Ben Kingsley's no color-by-numbers comic-book villian
05:00 AM, May 05, 2013
Maybe it’s some sort of cinematic karma balance that has put Ben Kingsley, who once played Hindu leader and peace advocate Mahatma Gandhi, in the robes and rings of an iconic megalomaniacal comic-book supervillain.
Or, perhaps it’s just the fact that he’s a fine actor who has taken many a Shakespearean stage over the years and nabbed an Oscar to boot.
Whether it’s from the Bard’s hands or a comic book, the actor says, “you have to breathe a new life into them and make them a recognizable, however bizarre, human being.”
Kingsley makes his superhero-movie debut as the international terrorist the Mandarin, a foil to Robert Downey Jr.’s billionaire inventor Tony Stark, in Iron Man 3. And what an enemy he is: When Stark calls out the Mandarin after the baddie takes out one of his closest friends, he responds in kind by sending a bunch of helicopters to blow Stark’s Malibu mansion and treasury of Iron Man suits to kingdom come.
In the film, “Ben’s a real bad guy,” says co-star Don Cheadle. However, “he’s done it before. He’s played the best people in the world and the worst people in the world. He’s clearly got a lot of range.”
There is more to the Mandarin than meets the eye, though. “No actor should play a villain villainously,” Kingsley adds. “That’s a dead end and a one-gag performance. It makes him so shallow and two-dimensional.”
The Marvel movies, especially the Iron Man series, have tended toward realism with their villains — in this case, taking the Mandarin, an iconic Iron Man character who debuted in 1964, and making him a cyberterrorist who takes over the airwaves and mass media to strike fear in Americans.

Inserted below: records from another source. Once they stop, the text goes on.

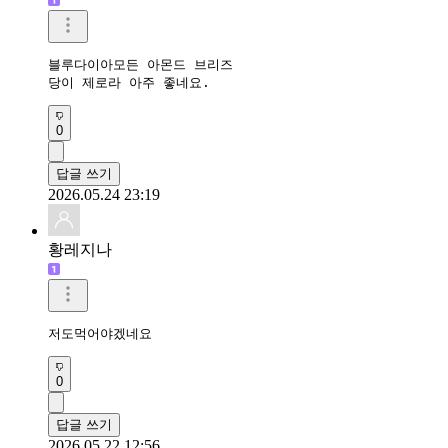
블루다이아모든 아몬드 브리즈

당이 제로라 아주 좋네요.
0
답글 쓰기
2026.05.24 23:19
황레지나
저도먹어야겠네요
0
답글 쓰기
2026.05.22 12:56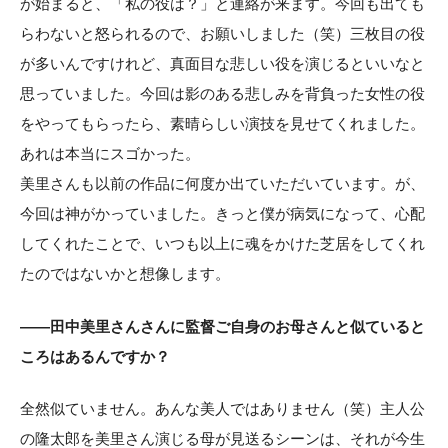
が始まると、「私の役は？」と連絡が来ます。今回も出ても
らわないと怒られるので、お願いしました（笑）三枚目の役
が多いんですけれど、真面目な悲しい役を演じるといいなと
思っていました。今回は影のある悲しみを背負った女性の役
をやってもらったら、素晴らしい演技を見せてくれました。
あれは本当にスゴかった。
美里さんも以前の作品に何度か出ていただいています。が、
今回は神がかっていました。きっと僕が病気になって、心配
してくれたことで、いつも以上に魂をかけた芝居をしてくれ
たのではないかと想像します。
——田中美里さんさんに監督ご自身のお母さんと似ていると
ころはあるんですか？
全然似ていません。あんな美人ではありません（笑）主人公
の隆太郎を美里さん演じる母が見送るシーンは、それが今生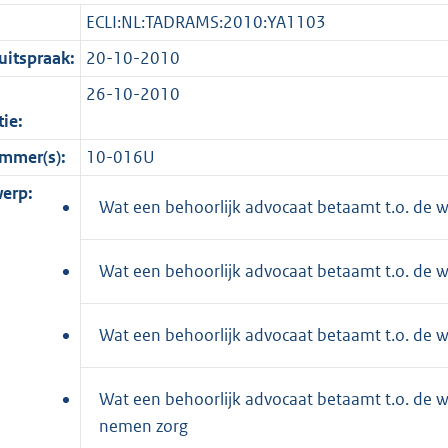
ECLI:NL:TADRAMS:2010:YA1103
itspraak:
20-10-2010
26-10-2010
tie:
mmer(s):
10-016U
erp:
Wat een behoorlijk advocaat betaamt t.o. de w
Wat een behoorlijk advocaat betaamt t.o. de w
Wat een behoorlijk advocaat betaamt t.o. de w
Wat een behoorlijk advocaat betaamt t.o. de w
nemen zorg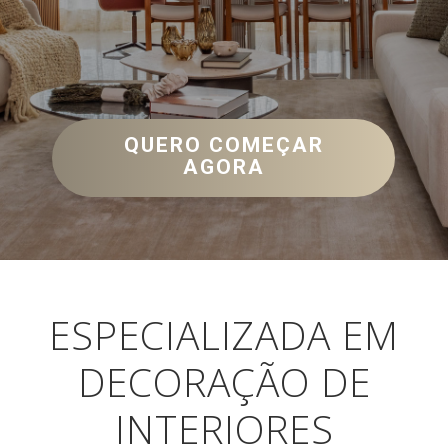
QUERO COMEÇAR
AGORA
ESPECIALIZADA EM
DECORAÇÃO DE
INTERIORES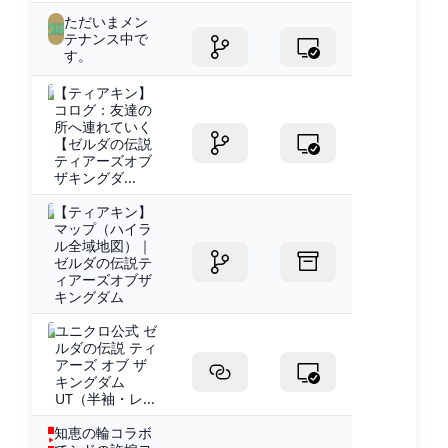
ただいまメン
テナンス中で
す。
【ティアキン】
コログ：友達の
所へ連れていく
【ゼルダの伝説
ティアーズオブ
ザキングダ...
【ティアキン】
マップ（ハイラ
ル全域地図）｜
ゼルダの伝説テ
ィアーズオブザ
キングダム
ユニクロ公式 ゼ
ルダの伝説 ティ
アーズ オブ ザ
キングダム
UT（半袖・レ...
知恵の輪コラボ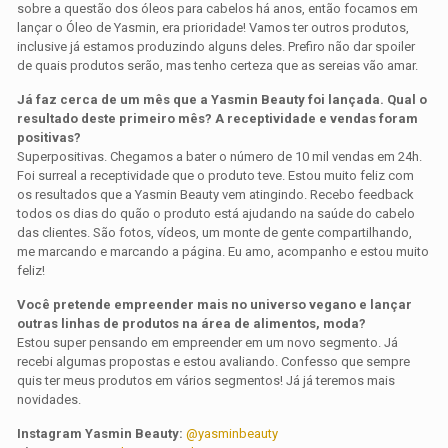
sobre a questão dos óleos para cabelos há anos, então focamos em
lançar o Óleo de Yasmin, era prioridade! Vamos ter outros produtos,
inclusive já estamos produzindo alguns deles. Prefiro não dar spoiler
de quais produtos serão, mas tenho certeza que as sereias vão amar.
Já faz cerca de um mês que a Yasmin Beauty foi lançada. Qual o
resultado deste primeiro mês? A receptividade e vendas foram
positivas?
Superpositivas. Chegamos a bater o número de 10 mil vendas em 24h.
Foi surreal a receptividade que o produto teve. Estou muito feliz com
os resultados que a Yasmin Beauty vem atingindo. Recebo feedback
todos os dias do quão o produto está ajudando na saúde do cabelo
das clientes. São fotos, vídeos, um monte de gente compartilhando,
me marcando e marcando a página. Eu amo, acompanho e estou muito
feliz!
Você pretende empreender mais no universo vegano e lançar
outras linhas de produtos na área de alimentos, moda?
Estou super pensando em empreender em um novo segmento. Já
recebi algumas propostas e estou avaliando. Confesso que sempre
quis ter meus produtos em vários segmentos! Já já teremos mais
novidades.
Instagram Yasmin Beauty:
@yasminbeauty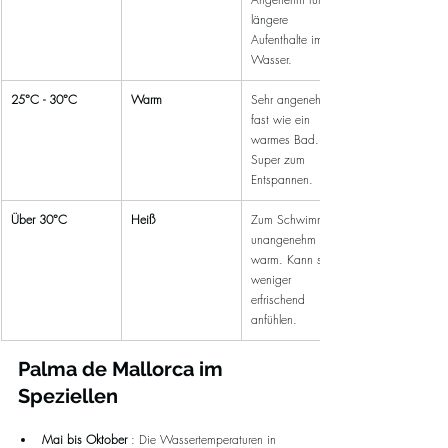
längere 
Aufenthalte im 
Wasser.
25°C - 30°C
Warm
Sehr angenehm, 
fast wie ein 
warmes Bad. 
Super zum 
Entspannen.
Über 30°C
Heiß
Zum Schwimmen 
unangenehm 
warm. Kann sich 
weniger 
erfrischend 
anfühlen.
Palma de Mallorca im 
Speziellen
Mai bis Oktober
 : Die Wassertemperaturen in 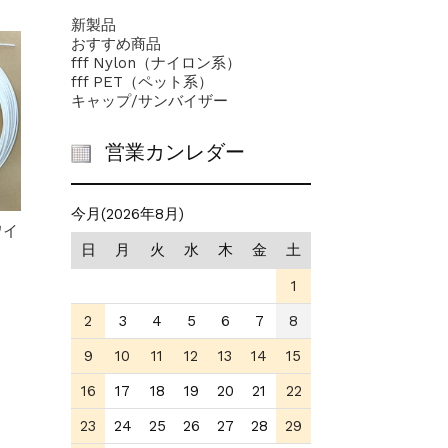
新製品
おすすめ商品
fff Nylon（ナイロン系）
fff PET（ペット系）
キャップ/サンバイザー
営業カンレダー
今月(2026年8月)
ワイ
日
月
火
水
木
金
土
1
2
3
4
5
6
7
8
9
10
11
12
13
14
15
16
17
18
19
20
21
22
23
24
25
26
27
28
29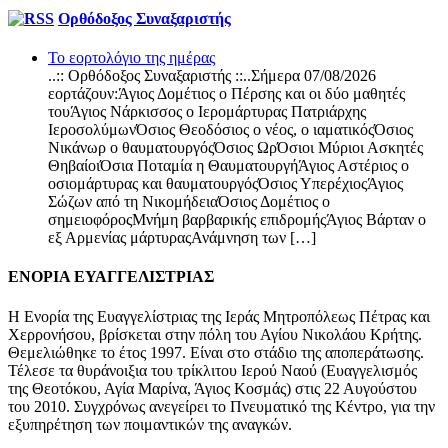
Ορθόδοξος Συναξαριστής
Το εορτολόγιο της ημέρας
..:: Ορθόδοξος Συναξαριστής ::..Σήμερα 07/08/2026
εορτάζουν:Άγιος Δομέτιος ο Πέρσης και οι δύο μαθητές
τουΆγιος Νάρκισσος ο Ιερομάρτυρας Πατριάρχης
ΙεροσολύμωνΌσιος Θεοδόσιος ο νέος, ο ιαματικόςΌσιος
Νικάνωρ ο θαυματουργόςΌσιος ΩρΌσιοι Μύριοι Ασκητές
ΘηβαίοιΌσια Ποταμία η ΘαυματουργήΆγιος Αστέριος ο
οσιομάρτυρας και θαυματουργόςΌσιος ΥπερέχιοςΆγιος
Σώζων από τη ΝικομήδειαΌσιος Δομέτιος ο
σημειοφόροςΜνήμη βαρβαρικής επιδρομήςΆγιος Βάρταν ο
εξ Αρμενίας μάρτυραςΑνάμνηση των […]
ΕΝΟΡΙΑ ΕΥΑΓΓΕΛΙΣΤΡΙΑΣ
Η Ενορία της Ευαγγελίστριας της Ιεράς Μητροπόλεως Πέτρας και
Χερρονήσου, βρίσκεται στην πόλη του Αγίου Νικολάου Κρήτης.
Θεμελιώθηκε το έτος 1997. Είναι στο στάδιο της αποπεράτωσης.
Τέλεσε τα θυράνοιξια του τρίκλιτου Ιερού Ναού (Ευαγγελισμός
της Θεοτόκου, Αγία Μαρίνα, Άγιος Κοσμάς) στις 22 Αυγούστου
του 2010. Συγχρόνως ανεγείρει το Πνευματικό της Κέντρο, για την
εξυπηρέτηση των ποιμαντικών της αναγκών.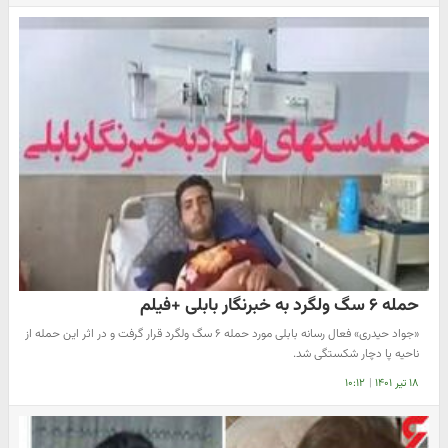
حمله ۶ سگ ولگرد به خبرنگار بابلی +فیلم
«جواد حیدری» فعال رسانه بابلی مورد حمله ۶ سگ ولگرد قرار گرفت و در اثر این حمله از
ناحیه پا دچار شکستگی شد.
۱۸ تیر ۱۴۰۱
|
۱۰:۱۲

“He backs up his threats with these real acts of terror,” Kingsley says. “The broadcaster is totally confident in his place in destiny, the future, history, the people culture, evolution, civilization — I’m afraid that’s been going on a very long time. You can go back to black-and-white footage of the 1930s. It’s the same guy with the same sense of total righteousness and self-conviction talking rubbish, basically.”
Stark likens the Mandarin’s strange voice to a Southern preacher in the movie, and that gives the character as much personality as his costume, a collection of items such as U.S. Army boots and fatigues, dog tags, a Chinese cape, samurai hair, and a beard aimed to be disconcerting and undermine the audience.
“Everything is calculated to say, ‘You don’t know where I’m coming from,’” Kingsley says.
The actor was pleased that Downey, Gwyneth Paltrow and others were so welcoming to the new guy on set, but that’s just the respect one gives someone of Kingsley’s caliber, according to the man in the Iron Man suit.
While Kingsley does have a tough reputation in some circles — there is an urban legend that he makes people call him “Sir Ben” — Downey found him to be “as playful as they come. He takes the work very seriously. He doesn’t take himself particularly seriously,” he says.
“He would say, ‘Please call me Ben.’ But I would call him Sir Ben since he’s earned that title. And it’s appropriate. I have had enough of foreign-exchange training shooting those Sherlock movies to know it’s appropriate to call him by his title.”
A four-time nominee, Kingsley won his lone Oscar for 1983’s Gandhi, and he feels that if superhero movies had been as de rigueur back then as they are now, he would have jumped at the chance to play Tony Stark or one of the Avengers.
With Iron Man 3, his longtime fan base gets to see him in a bigger action movie than they’re used to, while at the same time Kingsley enjoys opening himself up to a totally new demographic.
“I doubt it very much that it’ll be the people who watched The House of Sand and Fog who are going to watch,” he says with a chuckle. “I don’t think anybody’s going to be surprised — they’re just going to accept it as, oh, that’s that guy who played the Mandarin.”